[Records from a collection]
■ ■ ■

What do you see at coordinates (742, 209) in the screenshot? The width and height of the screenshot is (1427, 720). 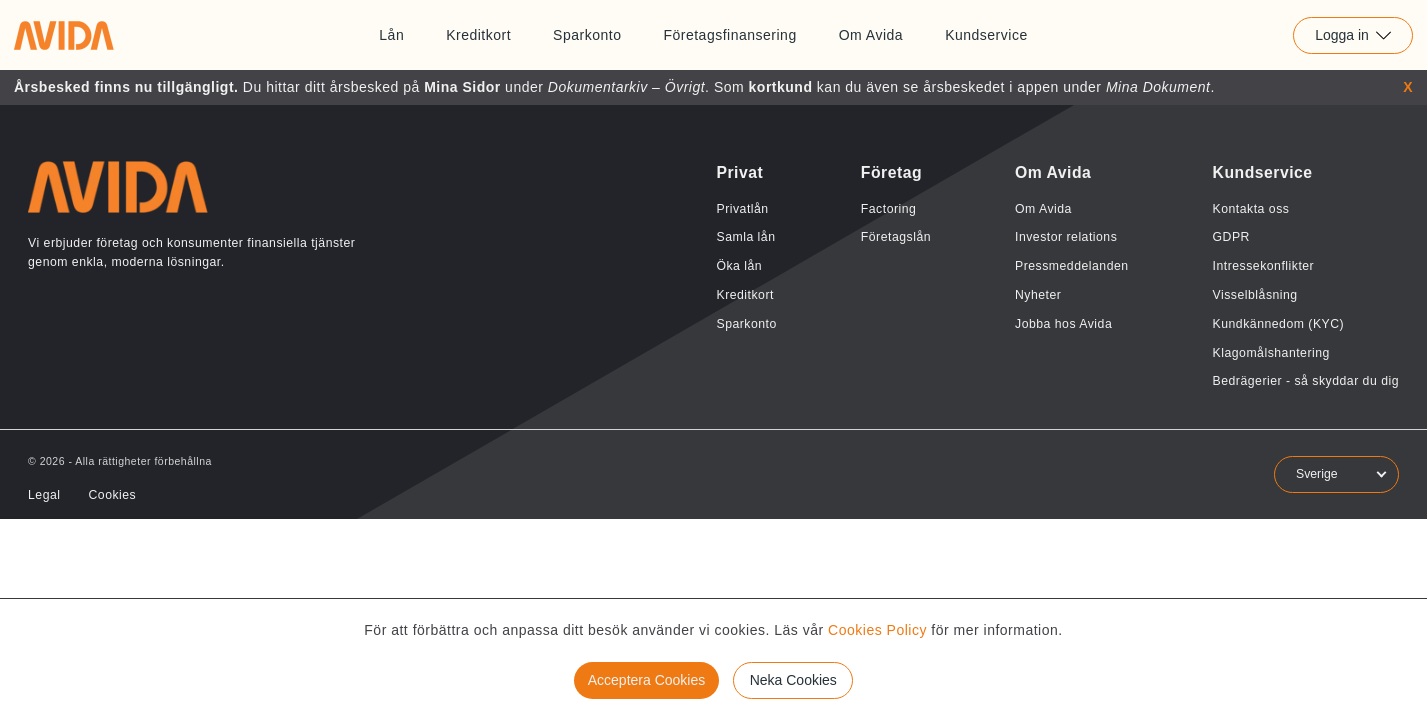 I see `Privatlån [Länk till Privatlån]` at bounding box center [742, 209].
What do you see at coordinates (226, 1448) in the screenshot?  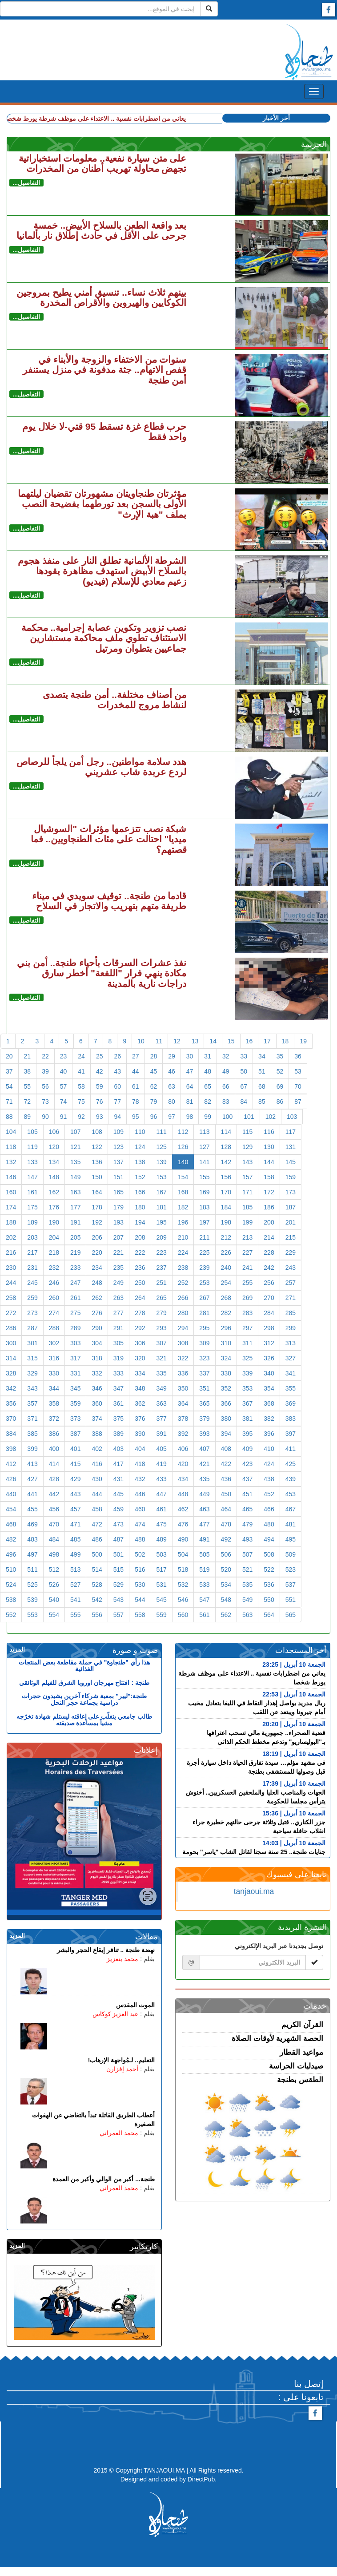 I see `408` at bounding box center [226, 1448].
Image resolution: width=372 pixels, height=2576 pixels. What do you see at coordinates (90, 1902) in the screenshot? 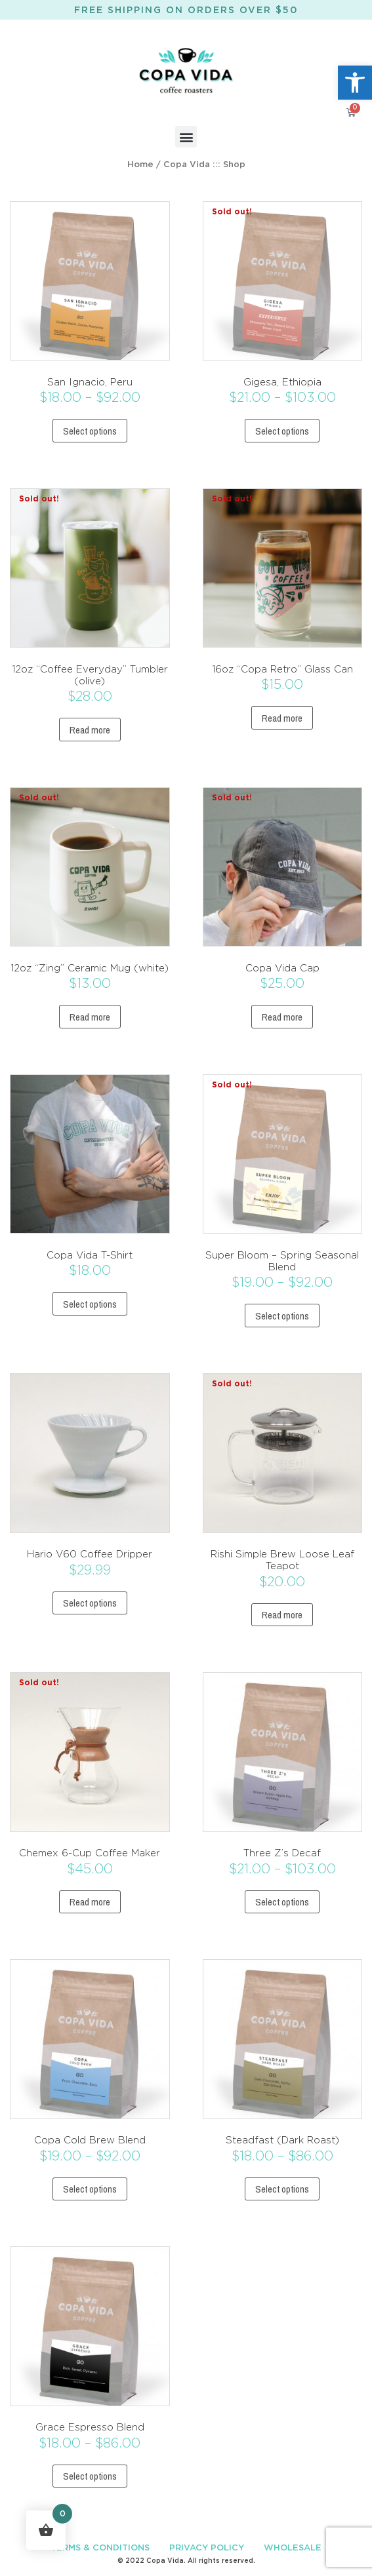
I see `Read more [Read more about “Chemex 6-Cup Coffee Maker”]` at bounding box center [90, 1902].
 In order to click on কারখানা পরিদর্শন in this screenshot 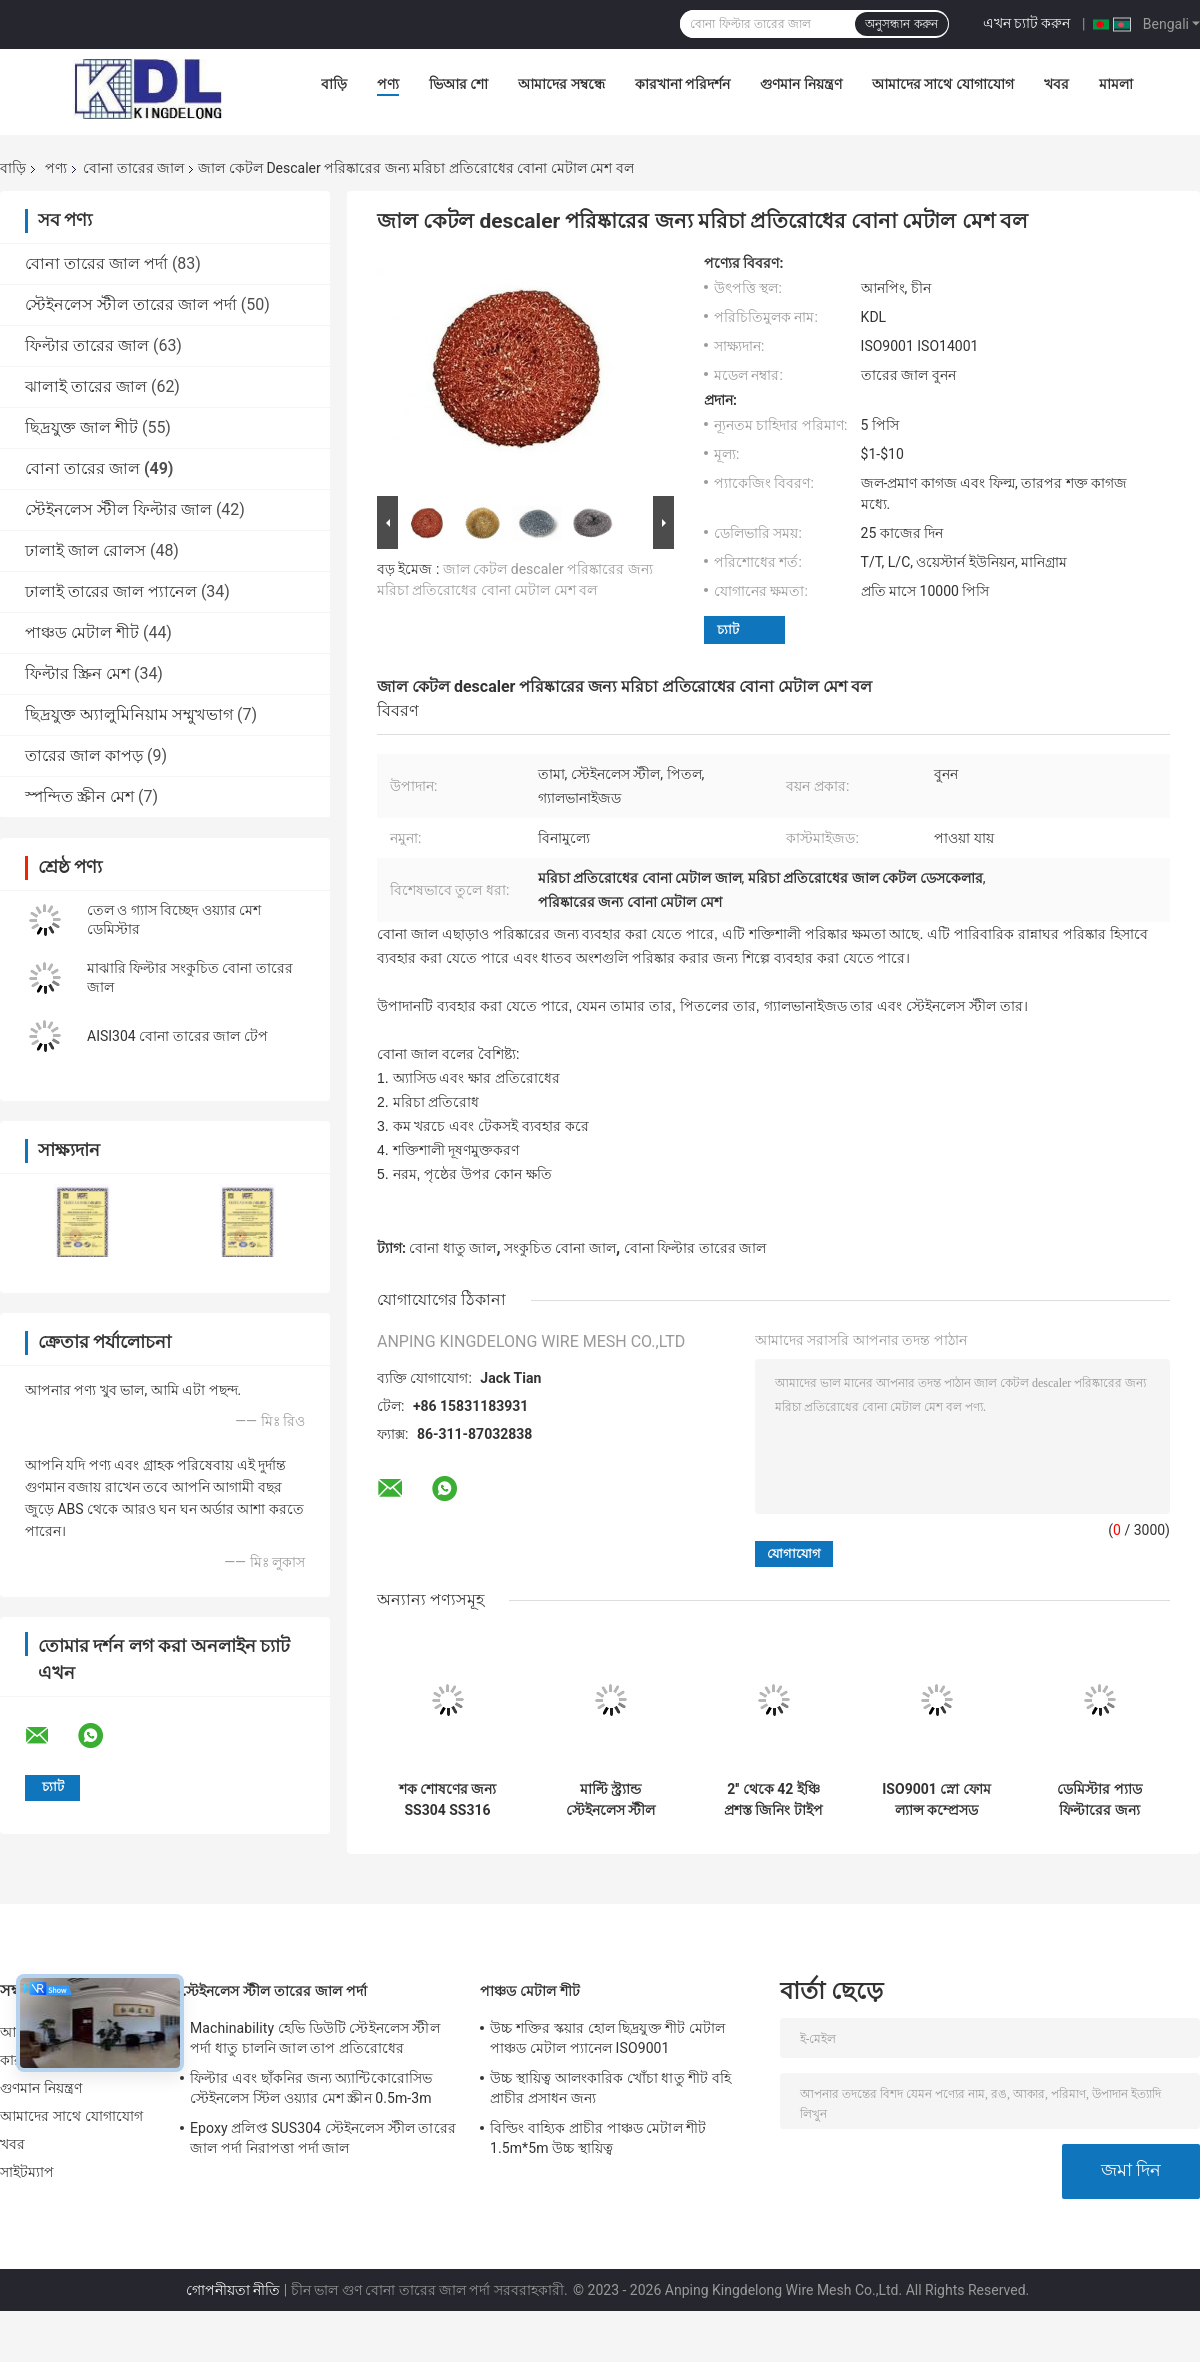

■ ■ ■

* [EXERCISE REQUIREMENTS]
Retype exactly the lines from the line containing "Image resolution: width=372" through the end of the entries above, including both ends, and leave every picture out.

* [OUTPUT BELOW]
Image resolution: width=372 pixels, height=2576 pixels. What do you see at coordinates (90, 1902) in the screenshot? 
I see `Read more [Read more about “Chemex 6-Cup Coffee Maker”]` at bounding box center [90, 1902].
 In order to click on কারখানা পরিদর্শন in this screenshot 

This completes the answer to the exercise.